I guess I have a natural suspicion of rebranding, I think it's just a way of spending money on something that never works. I'm suspicious of people who rebrand and reposition themselves as well - my cousin, one time when I went back to Scotland, he was completely different. When we had known him, he was, in the best sense of the word, a character, by which I don't mean he's been made up for the purposes of narrative construct, because he was real, but let's just say he taught us all how wearing a Scotland soccer tracksuit can be used to pick up, and how not to run into the young Conservatives conference drunk and yell "Up the Unions!", among other stories. When I went back, he had a steady girlfriend called Kathryn (a hairdresser who hated the song "Stayin Alive" by N-Trance, which was quite bad for her that we all knew it, because my cousin just played it louder), was committed to his career, and was trying to get fit by playing five a side soccer on a Friday night. His Mum was really proud of him, telling us how much he had changed and how well he was doing. I felt good for him, especially when I found out he was saving for a boat, although as with most of the holiday 95, I was disappointed that everyone had changed so much in the intervening three years (including me I guess). I went round to his house on Champions League night to watch a game on television, and he was chatting about amicable things - work, pension plans, my job at Coles (got to get to that soon). One of this friends came round, and they talked about much the same things, work, pension plans, the merits of Roy Evans playing Fowler on his own up front. As I hung out in the kitchen pondering my own life and wondering if I should grow up and abandon childish plans for my own late night talk show, his friend casually mentioned that Kathryn wasn't around. "Nah," said my cousin, leaning back in his recliner, "she's no happy wi me - she caught me shaggin the neighbour..." - and with that, a whole year of rebranding collapsed to the ground, and I had my old cousin back. Later, he went looking for hookers outside the train station, and all was right with the world...

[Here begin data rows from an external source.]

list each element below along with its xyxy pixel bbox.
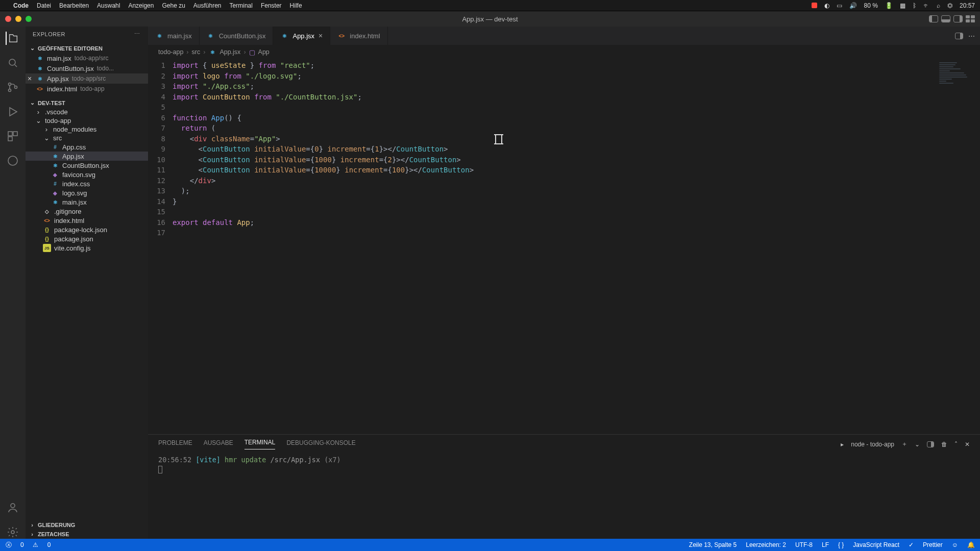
open-editors-section[interactable]: ⌄ GEÖFFNETE EDITOREN [26, 43, 148, 53]
wifi-icon[interactable]: ᯤ [923, 2, 929, 9]
explorer-icon[interactable] [6, 32, 19, 45]
symbol-icon: ▢ [249, 48, 255, 56]
panel-tab-output[interactable]: AUSGABE [204, 439, 233, 449]
panel-tab-problems[interactable]: PROBLEME [158, 439, 192, 449]
editor-tab[interactable]: ⚛App.jsx× [273, 27, 330, 45]
menu-select[interactable]: Auswahl [97, 2, 120, 9]
menu-help[interactable]: Hilfe [290, 2, 302, 9]
chevron-down-icon: ⌄ [29, 45, 36, 52]
status-bell-icon[interactable]: 🔔 [967, 541, 975, 548]
recording-icon[interactable] [812, 3, 817, 8]
close-tab-icon[interactable]: × [318, 32, 323, 40]
kill-terminal-icon[interactable]: 🗑 [941, 441, 947, 448]
breadcrumb[interactable]: todo-app› src› ⚛ App.jsx› ▢ App [148, 45, 980, 59]
menu-terminal[interactable]: Terminal [230, 2, 253, 9]
status-eol[interactable]: LF [822, 541, 829, 548]
split-terminal-icon[interactable] [927, 441, 934, 447]
status-warning-icon[interactable]: ⚠ [32, 541, 39, 548]
panel-tab-debug[interactable]: DEBUGGING-KONSOLE [286, 439, 355, 449]
project-section[interactable]: ⌄ DEV-TEST [26, 98, 148, 108]
menu-run[interactable]: Ausführen [193, 2, 222, 9]
editor-tab[interactable]: ⚛CountButton.jsx [200, 27, 274, 45]
line-numbers: 1234567891011121314151617 [148, 59, 173, 434]
search-icon[interactable] [6, 56, 19, 69]
status-error-icon[interactable]: ⓧ [5, 541, 12, 548]
run-debug-icon[interactable] [6, 105, 19, 118]
status-language[interactable]: JavaScript React [853, 541, 899, 548]
folder-item[interactable]: ›.vscode [26, 108, 148, 116]
bluetooth-icon[interactable]: ᛒ [913, 2, 916, 9]
status-indent[interactable]: Leerzeichen: 2 [746, 541, 786, 548]
editor-tab[interactable]: ⚛main.jsx [148, 27, 200, 45]
open-editor-item[interactable]: <>index.htmltodo-app [26, 84, 148, 94]
open-editor-item[interactable]: ⚛CountButton.jsxtodo... [26, 63, 148, 73]
file-item[interactable]: #App.css [26, 142, 148, 152]
file-item[interactable]: {}package-lock.json [26, 225, 148, 234]
extensions-icon[interactable] [6, 130, 19, 143]
folder-item[interactable]: ⌄todo-app [26, 116, 148, 125]
account-icon[interactable] [6, 501, 19, 514]
file-item[interactable]: {}package.json [26, 234, 148, 243]
volume-icon[interactable]: 🔊 [849, 2, 857, 9]
toggle-secondary-sidebar-icon[interactable] [953, 15, 963, 22]
file-item[interactable]: JSvite.config.js [26, 243, 148, 253]
status-warning-count[interactable]: 0 [47, 541, 51, 548]
file-item[interactable]: ◇.gitignore [26, 207, 148, 216]
menu-file[interactable]: Datei [37, 2, 51, 9]
app-name[interactable]: Code [13, 2, 29, 9]
status-encoding[interactable]: UTF-8 [795, 541, 813, 548]
menu-view[interactable]: Anzeigen [128, 2, 154, 9]
minimap[interactable] [939, 62, 975, 93]
outline-section[interactable]: › GLIEDERUNG [26, 520, 148, 530]
file-item[interactable]: ⚛CountButton.jsx [26, 161, 148, 170]
spotlight-icon[interactable]: ⌕ [937, 2, 940, 9]
fullscreen-window-button[interactable] [26, 16, 32, 22]
file-item[interactable]: ◆favicon.svg [26, 170, 148, 179]
clock[interactable]: 20:57 [960, 2, 975, 9]
remote-icon[interactable] [6, 154, 19, 167]
tray-icon[interactable]: ◐ [824, 2, 829, 9]
file-item[interactable]: ⚛main.jsx [26, 197, 148, 207]
panel-maximize-icon[interactable]: ˄ [954, 441, 958, 448]
file-item[interactable]: <>index.html [26, 216, 148, 225]
folder-item[interactable]: ›node_modules [26, 125, 148, 134]
battery-icon[interactable]: 🔋 [885, 2, 893, 9]
source-control-icon[interactable] [6, 81, 19, 94]
terminal-dropdown-icon[interactable]: ⌄ [915, 441, 920, 448]
tray-icon-2[interactable]: ▦ [900, 2, 905, 9]
editor-tab[interactable]: <>index.html [330, 27, 387, 45]
settings-gear-icon[interactable] [6, 525, 19, 539]
toggle-panel-icon[interactable] [941, 15, 950, 22]
minimize-window-button[interactable] [15, 16, 21, 22]
open-editor-item[interactable]: ×⚛App.jsxtodo-app/src [26, 73, 148, 84]
macos-menubar: Code Datei Bearbeiten Auswahl Anzeigen G… [0, 0, 980, 11]
panel-tab-terminal[interactable]: TERMINAL [244, 439, 276, 449]
menu-window[interactable]: Fenster [261, 2, 282, 9]
toggle-sidebar-icon[interactable] [929, 15, 938, 22]
close-window-button[interactable] [5, 16, 11, 22]
status-cursor-pos[interactable]: Zeile 13, Spalte 5 [689, 541, 737, 548]
layout-grid-icon[interactable] [966, 15, 975, 22]
code-editor[interactable]: 1234567891011121314151617 import { useSt… [148, 59, 980, 434]
terminal-task-label[interactable]: node - todo-app [851, 441, 894, 448]
split-editor-icon[interactable] [955, 33, 963, 39]
status-error-count[interactable]: 0 [20, 541, 24, 548]
menu-goto[interactable]: Gehe zu [162, 2, 185, 9]
folder-item[interactable]: ⌄src [26, 134, 148, 142]
file-item[interactable]: ◆logo.svg [26, 188, 148, 197]
close-icon[interactable]: × [28, 74, 32, 83]
timeline-section[interactable]: › ZEITACHSE [26, 530, 148, 539]
file-item[interactable]: #index.css [26, 179, 148, 188]
file-item[interactable]: ⚛App.jsx [26, 152, 148, 161]
display-icon[interactable]: ▭ [837, 2, 842, 9]
open-editor-item[interactable]: ⚛main.jsxtodo-app/src [26, 53, 148, 63]
control-center-icon[interactable]: ⏣ [947, 2, 952, 9]
panel-close-icon[interactable]: ✕ [965, 441, 970, 448]
status-prettier[interactable]: Prettier [923, 541, 943, 548]
new-terminal-icon[interactable]: ＋ [901, 440, 908, 448]
terminal[interactable]: 20:56:52 [vite] hmr update /src/App.jsx … [148, 449, 980, 539]
explorer-more-icon[interactable]: ⋯ [134, 31, 141, 37]
status-feedback-icon[interactable]: ☺ [952, 541, 958, 548]
tab-more-icon[interactable]: ⋯ [968, 32, 975, 40]
menu-edit[interactable]: Bearbeiten [59, 2, 89, 9]
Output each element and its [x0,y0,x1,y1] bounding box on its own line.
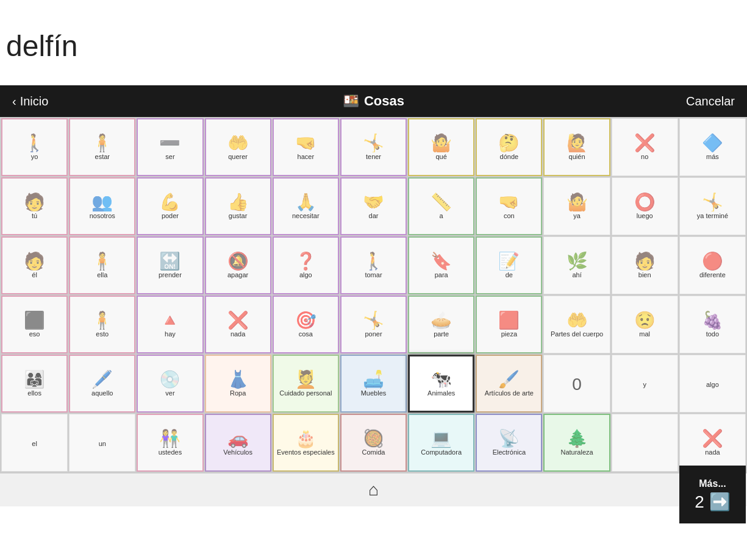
grid-cell-algo2[interactable]: ❓algo [273,236,339,294]
more-pages-button[interactable]: Más...2 ➡️ [679,466,746,523]
grid-cell-dar[interactable]: 🤝dar [340,177,407,235]
grid-cell-esto[interactable]: 🧍esto [69,296,135,353]
grid-cell-partes_cuerpo[interactable]: 🤲Partes del cuerpo [543,296,610,353]
cell-icon: 🤸 [363,312,384,329]
home-button[interactable]: ⌂ [368,480,379,500]
grid-cell-tener[interactable]: 🤸tener [340,118,407,176]
cell-icon: 📏 [431,194,452,211]
cell-icon: 🚗 [227,430,249,447]
grid-cell-eventos[interactable]: 🎂Eventos especiales [273,414,339,472]
grid-cell-ellos[interactable]: 👨‍👩‍👧ellos [1,355,68,413]
grid-cell-electronica[interactable]: 📡Electrónica [476,414,542,472]
grid-cell-querer[interactable]: 🤲querer [205,118,271,176]
grid-cell-un[interactable]: un [69,414,135,472]
cell-label: Ropa [230,389,246,397]
grid-cell-eso[interactable]: ⬛eso [1,296,68,353]
cell-icon: 🙏 [295,194,316,211]
grid-cell-diferente[interactable]: 🔴diferente [679,236,746,294]
cell-icon: 📡 [498,430,520,447]
grid-cell-no[interactable]: ❌no [612,118,678,176]
grid-cell-nada[interactable]: ❌nada [205,296,271,353]
cell-icon: 🧍 [91,135,113,152]
cell-icon: 🚶 [363,253,384,270]
grid-cell-ustedes[interactable]: 👫ustedes [137,414,203,472]
grid-cell-mal[interactable]: 😟mal [612,296,678,353]
back-button[interactable]: ‹ Inicio [12,94,48,108]
grid-cell-animales[interactable]: 🐄Animales [408,355,474,413]
grid-cell-el_art[interactable]: el [1,414,68,472]
grid-cell-mas[interactable]: 🔷más [679,118,746,176]
grid-cell-muebles[interactable]: 🛋️Muebles [340,355,407,413]
cell-label: ellos [27,389,41,397]
grid-cell-todo[interactable]: 🍇todo [679,296,746,353]
grid-cell-ser[interactable]: ➖ser [137,118,203,176]
cell-icon: 🍇 [702,312,723,329]
grid-cell-gustar[interactable]: 👍gustar [205,177,271,235]
grid-cell-para[interactable]: 🔖para [408,236,474,294]
cell-icon: 🤷 [567,194,588,211]
cell-label: Computadora [421,448,462,456]
cell-label: Comida [362,448,385,456]
grid-cell-hacer[interactable]: 🤜hacer [273,118,339,176]
grid-cell-cuidado[interactable]: 💆Cuidado personal [273,355,339,413]
grid-cell-y[interactable]: y [612,355,678,413]
grid-cell-que[interactable]: 🤷qué [408,118,474,176]
grid-cell-tu[interactable]: 🧑tú [1,177,68,235]
cell-label: Partes del cuerpo [551,330,603,338]
grid-cell-poder[interactable]: 💪poder [137,177,203,235]
grid-cell-bien[interactable]: 🧑bien [612,236,678,294]
cancel-button[interactable]: Cancelar [686,94,735,108]
grid-cell-el_m[interactable]: 🧑él [1,236,68,294]
grid-cell-estar[interactable]: 🧍estar [69,118,135,176]
grid-cell-cosa[interactable]: 🎯cosa [273,296,339,353]
cell-icon: 😟 [634,312,656,329]
grid-cell-hay[interactable]: 🔺hay [137,296,203,353]
cell-label: pieza [501,330,517,338]
symbol-grid: 🚶yo🧍estar➖ser🤲querer🤜hacer🤸tener🤷qué🤔dón… [0,117,747,473]
cell-icon: 🧍 [91,312,113,329]
cell-icon: 🧑 [24,194,45,211]
grid-cell-tomar[interactable]: 🚶tomar [340,236,407,294]
grid-cell-nada2[interactable]: ❌nada [679,414,746,472]
grid-cell-nosotros[interactable]: 👥nosotros [69,177,135,235]
grid-cell-yo[interactable]: 🚶yo [1,118,68,176]
grid-cell-empty1[interactable]: 0 [543,355,610,413]
grid-cell-pieza[interactable]: 🟥pieza [476,296,542,353]
grid-cell-ya[interactable]: 🤷ya [543,177,610,235]
grid-cell-donde[interactable]: 🤔dónde [476,118,542,176]
cell-label: yo [31,153,38,161]
grid-cell-ella[interactable]: 🧍ella [69,236,135,294]
grid-cell-comida[interactable]: 🥘Comida [340,414,407,472]
grid-cell-prender[interactable]: 🔛prender [137,236,203,294]
grid-cell-articulos[interactable]: 🖌️Artículos de arte [476,355,542,413]
cell-label: algo [299,271,312,279]
cell-icon: 🧑 [634,253,656,270]
grid-cell-ver[interactable]: 💿ver [137,355,203,413]
grid-cell-naturaleza[interactable]: 🌲Naturaleza [543,414,610,472]
grid-cell-computadora[interactable]: 💻Computadora [408,414,474,472]
cell-label: tomar [365,271,382,279]
cell-label: gustar [229,212,248,220]
grid-cell-quien[interactable]: 🙋quién [543,118,610,176]
grid-cell-a[interactable]: 📏a [408,177,474,235]
cell-icon: 🔛 [159,253,180,270]
output-word: delfín [6,29,77,63]
cell-icon: 💻 [431,430,452,447]
grid-cell-poner[interactable]: 🤸poner [340,296,407,353]
grid-cell-luego[interactable]: ⭕luego [612,177,678,235]
grid-cell-vehiculos[interactable]: 🚗Vehículos [205,414,271,472]
grid-cell-de[interactable]: 📝de [476,236,542,294]
cell-label: a [440,212,443,220]
grid-cell-necesitar[interactable]: 🙏necesitar [273,177,339,235]
grid-cell-parte[interactable]: 🥧parte [408,296,474,353]
grid-cell-apagar[interactable]: 🔕apagar [205,236,271,294]
grid-cell-ya_termine[interactable]: 🤸ya terminé [679,177,746,235]
cell-label: todo [706,330,719,338]
grid-cell-empty2[interactable] [612,414,678,472]
cell-icon: 🤜 [498,194,520,211]
grid-cell-con[interactable]: 🤜con [476,177,542,235]
grid-cell-ropa[interactable]: 👗Ropa [205,355,271,413]
grid-cell-algo3[interactable]: algo [679,355,746,413]
grid-cell-ahi[interactable]: 🌿ahí [543,236,610,294]
grid-cell-aquello[interactable]: 🖊️aquello [69,355,135,413]
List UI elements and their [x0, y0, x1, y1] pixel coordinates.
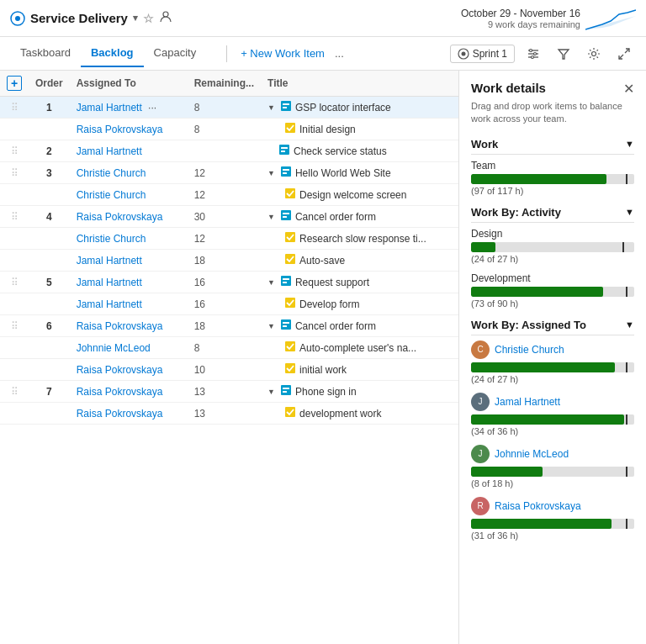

Incidentally, despite the paint job, the air of despair, alienation and hopelessness continued to permeate...in Brashs. Man, those people, they hated selling CDs...

3 comments:

JahTeh said...

Well I'd prefer to go to a place called 'Dismal Swamp'. It has a sort of 'down south in the everglades where the zombies roam' ring to it. They should have made it into a theme park, import a few crocodiles from the N.T., have some local yokels dress up as ghouls (not that you could tell the difference, being Tassie)and have a virtual Thylacine hunt.
I'd come across the water for that.

Baino said...

I heard about that on the news but didn't know it was in Tassie. Can you imagine taking a bunch of pre pubescent boys camping to Dismal Swamp . .priceless! Don't tell me you still have Brash's in the Apple Isle! I thought JB hi fi and Sanity ruled the roost.

Miles McClagan said...

I couldn't agree more - the kids would flock to a place where duelling banjos rang free. The kids would learn a lot from a croc filled Deliverance style experience - if you survive, you learn a lot about life!

No, Brashs is out of business, but it clung on in Burnie for a long time. We have Sanity and their obsession with Shania Twain and JBHIFI with the odd smelling woman. I don't know why our Grade 9 camp wasn't at Dismal Swamp...not fair!